Material for the task Start Marker
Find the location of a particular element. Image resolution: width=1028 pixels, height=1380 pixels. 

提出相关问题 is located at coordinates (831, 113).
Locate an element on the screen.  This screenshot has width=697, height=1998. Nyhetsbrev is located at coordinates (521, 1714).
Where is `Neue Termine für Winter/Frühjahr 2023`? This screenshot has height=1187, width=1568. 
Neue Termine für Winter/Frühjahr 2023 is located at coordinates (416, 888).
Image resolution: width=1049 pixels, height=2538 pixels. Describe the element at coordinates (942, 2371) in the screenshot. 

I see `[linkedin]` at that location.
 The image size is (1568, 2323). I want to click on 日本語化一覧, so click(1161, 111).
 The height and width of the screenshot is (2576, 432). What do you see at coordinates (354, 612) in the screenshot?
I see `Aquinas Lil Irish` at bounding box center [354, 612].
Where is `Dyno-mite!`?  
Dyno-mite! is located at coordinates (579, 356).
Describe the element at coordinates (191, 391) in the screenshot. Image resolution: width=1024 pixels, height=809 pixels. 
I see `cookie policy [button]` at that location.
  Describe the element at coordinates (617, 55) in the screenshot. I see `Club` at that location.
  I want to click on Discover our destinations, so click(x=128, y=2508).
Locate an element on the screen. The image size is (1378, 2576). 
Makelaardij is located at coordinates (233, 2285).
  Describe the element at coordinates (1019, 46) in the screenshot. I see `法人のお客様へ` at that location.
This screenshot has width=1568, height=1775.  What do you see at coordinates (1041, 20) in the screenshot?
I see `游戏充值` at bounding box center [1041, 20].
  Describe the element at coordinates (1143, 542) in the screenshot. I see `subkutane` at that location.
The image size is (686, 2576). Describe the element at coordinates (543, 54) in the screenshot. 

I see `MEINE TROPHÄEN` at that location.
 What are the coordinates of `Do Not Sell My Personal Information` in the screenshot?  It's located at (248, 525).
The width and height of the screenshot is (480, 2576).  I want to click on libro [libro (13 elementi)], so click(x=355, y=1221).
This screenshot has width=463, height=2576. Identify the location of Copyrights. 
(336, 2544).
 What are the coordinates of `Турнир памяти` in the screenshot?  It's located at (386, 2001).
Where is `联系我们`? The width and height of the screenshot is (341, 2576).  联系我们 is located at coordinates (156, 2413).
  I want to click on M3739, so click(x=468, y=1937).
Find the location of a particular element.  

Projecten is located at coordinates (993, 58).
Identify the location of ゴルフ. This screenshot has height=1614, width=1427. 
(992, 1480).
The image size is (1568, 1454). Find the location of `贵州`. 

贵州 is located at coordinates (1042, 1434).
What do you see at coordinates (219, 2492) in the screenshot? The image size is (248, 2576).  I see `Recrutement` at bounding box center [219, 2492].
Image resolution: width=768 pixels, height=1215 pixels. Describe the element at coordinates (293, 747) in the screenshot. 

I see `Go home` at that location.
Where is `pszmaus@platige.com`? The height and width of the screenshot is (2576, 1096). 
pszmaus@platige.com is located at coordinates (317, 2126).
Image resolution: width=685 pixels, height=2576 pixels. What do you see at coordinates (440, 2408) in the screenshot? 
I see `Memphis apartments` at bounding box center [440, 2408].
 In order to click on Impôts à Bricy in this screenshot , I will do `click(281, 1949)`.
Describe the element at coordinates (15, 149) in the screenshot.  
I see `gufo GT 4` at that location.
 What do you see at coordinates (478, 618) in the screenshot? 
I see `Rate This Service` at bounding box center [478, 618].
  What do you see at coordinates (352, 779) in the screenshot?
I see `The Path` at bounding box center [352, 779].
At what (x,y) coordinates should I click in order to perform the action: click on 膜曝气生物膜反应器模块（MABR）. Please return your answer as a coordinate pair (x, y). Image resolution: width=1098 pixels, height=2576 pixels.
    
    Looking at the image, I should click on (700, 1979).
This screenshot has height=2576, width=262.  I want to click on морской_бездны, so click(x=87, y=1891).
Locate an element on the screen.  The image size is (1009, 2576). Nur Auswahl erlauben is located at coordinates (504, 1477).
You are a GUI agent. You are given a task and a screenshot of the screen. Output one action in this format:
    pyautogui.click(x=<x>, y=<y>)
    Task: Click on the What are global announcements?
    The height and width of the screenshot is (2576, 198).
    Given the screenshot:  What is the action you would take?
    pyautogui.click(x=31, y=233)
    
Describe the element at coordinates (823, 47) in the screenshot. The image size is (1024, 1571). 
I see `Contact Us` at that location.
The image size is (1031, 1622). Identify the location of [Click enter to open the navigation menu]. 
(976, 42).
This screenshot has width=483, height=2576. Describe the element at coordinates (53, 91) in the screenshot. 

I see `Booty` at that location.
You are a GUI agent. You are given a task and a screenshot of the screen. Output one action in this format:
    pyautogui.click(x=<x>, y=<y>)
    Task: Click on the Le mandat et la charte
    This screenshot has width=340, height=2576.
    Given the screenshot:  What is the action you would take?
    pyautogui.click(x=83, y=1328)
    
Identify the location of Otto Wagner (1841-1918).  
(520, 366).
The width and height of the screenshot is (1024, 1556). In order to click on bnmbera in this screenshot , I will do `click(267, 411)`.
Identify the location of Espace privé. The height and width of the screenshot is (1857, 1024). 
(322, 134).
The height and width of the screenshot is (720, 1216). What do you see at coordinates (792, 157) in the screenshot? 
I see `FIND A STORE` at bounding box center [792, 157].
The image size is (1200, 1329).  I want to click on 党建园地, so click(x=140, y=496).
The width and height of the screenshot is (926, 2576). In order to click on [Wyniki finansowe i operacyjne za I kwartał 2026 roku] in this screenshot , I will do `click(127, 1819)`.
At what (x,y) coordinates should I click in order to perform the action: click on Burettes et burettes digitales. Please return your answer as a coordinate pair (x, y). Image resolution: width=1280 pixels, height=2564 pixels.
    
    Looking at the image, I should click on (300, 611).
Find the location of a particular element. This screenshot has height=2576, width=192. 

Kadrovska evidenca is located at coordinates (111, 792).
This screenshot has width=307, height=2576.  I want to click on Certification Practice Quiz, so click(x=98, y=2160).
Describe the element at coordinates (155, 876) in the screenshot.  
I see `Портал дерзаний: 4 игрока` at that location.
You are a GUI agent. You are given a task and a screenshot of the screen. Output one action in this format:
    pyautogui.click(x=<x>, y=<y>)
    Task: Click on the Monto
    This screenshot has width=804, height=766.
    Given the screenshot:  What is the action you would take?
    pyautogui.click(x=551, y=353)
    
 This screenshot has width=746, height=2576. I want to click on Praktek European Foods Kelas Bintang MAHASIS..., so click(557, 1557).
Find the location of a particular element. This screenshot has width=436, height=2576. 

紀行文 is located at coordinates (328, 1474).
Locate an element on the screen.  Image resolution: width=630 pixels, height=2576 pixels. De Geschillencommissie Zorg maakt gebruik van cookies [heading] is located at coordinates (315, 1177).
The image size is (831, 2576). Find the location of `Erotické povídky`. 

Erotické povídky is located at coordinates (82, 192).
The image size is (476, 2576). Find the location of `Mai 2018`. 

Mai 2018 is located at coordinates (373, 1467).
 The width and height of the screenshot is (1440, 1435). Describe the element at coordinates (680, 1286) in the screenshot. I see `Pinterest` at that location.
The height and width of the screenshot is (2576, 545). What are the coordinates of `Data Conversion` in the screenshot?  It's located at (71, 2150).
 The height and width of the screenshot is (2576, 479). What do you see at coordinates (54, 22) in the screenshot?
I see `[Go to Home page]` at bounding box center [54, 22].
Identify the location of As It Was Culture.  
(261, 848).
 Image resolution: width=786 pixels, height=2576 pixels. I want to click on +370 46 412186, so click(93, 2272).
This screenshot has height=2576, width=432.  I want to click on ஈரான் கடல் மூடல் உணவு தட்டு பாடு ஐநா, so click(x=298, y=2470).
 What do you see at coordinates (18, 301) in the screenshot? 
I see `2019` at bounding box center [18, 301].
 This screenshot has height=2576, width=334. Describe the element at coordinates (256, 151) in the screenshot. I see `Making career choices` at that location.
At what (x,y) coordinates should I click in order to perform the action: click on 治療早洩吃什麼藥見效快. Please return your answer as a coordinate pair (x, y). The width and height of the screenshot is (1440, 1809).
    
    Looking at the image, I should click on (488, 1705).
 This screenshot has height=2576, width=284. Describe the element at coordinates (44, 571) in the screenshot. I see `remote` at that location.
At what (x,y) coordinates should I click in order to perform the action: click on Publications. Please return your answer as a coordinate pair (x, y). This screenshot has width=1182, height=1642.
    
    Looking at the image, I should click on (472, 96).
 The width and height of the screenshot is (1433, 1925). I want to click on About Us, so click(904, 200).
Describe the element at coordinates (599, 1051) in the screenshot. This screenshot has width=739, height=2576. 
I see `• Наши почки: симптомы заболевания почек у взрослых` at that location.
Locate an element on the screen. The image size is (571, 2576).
Material for the task End Marker
Work instruction
Search each line of the data above for "will", and copy the lines where it occurs.

Output of the task
 In order to click on Impôts à Bricy in this screenshot , I will do `click(281, 1949)`.
The width and height of the screenshot is (1024, 1556). In order to click on bnmbera in this screenshot , I will do `click(267, 411)`.
The width and height of the screenshot is (926, 2576). In order to click on [Wyniki finansowe i operacyjne za I kwartał 2026 roku] in this screenshot , I will do `click(127, 1819)`.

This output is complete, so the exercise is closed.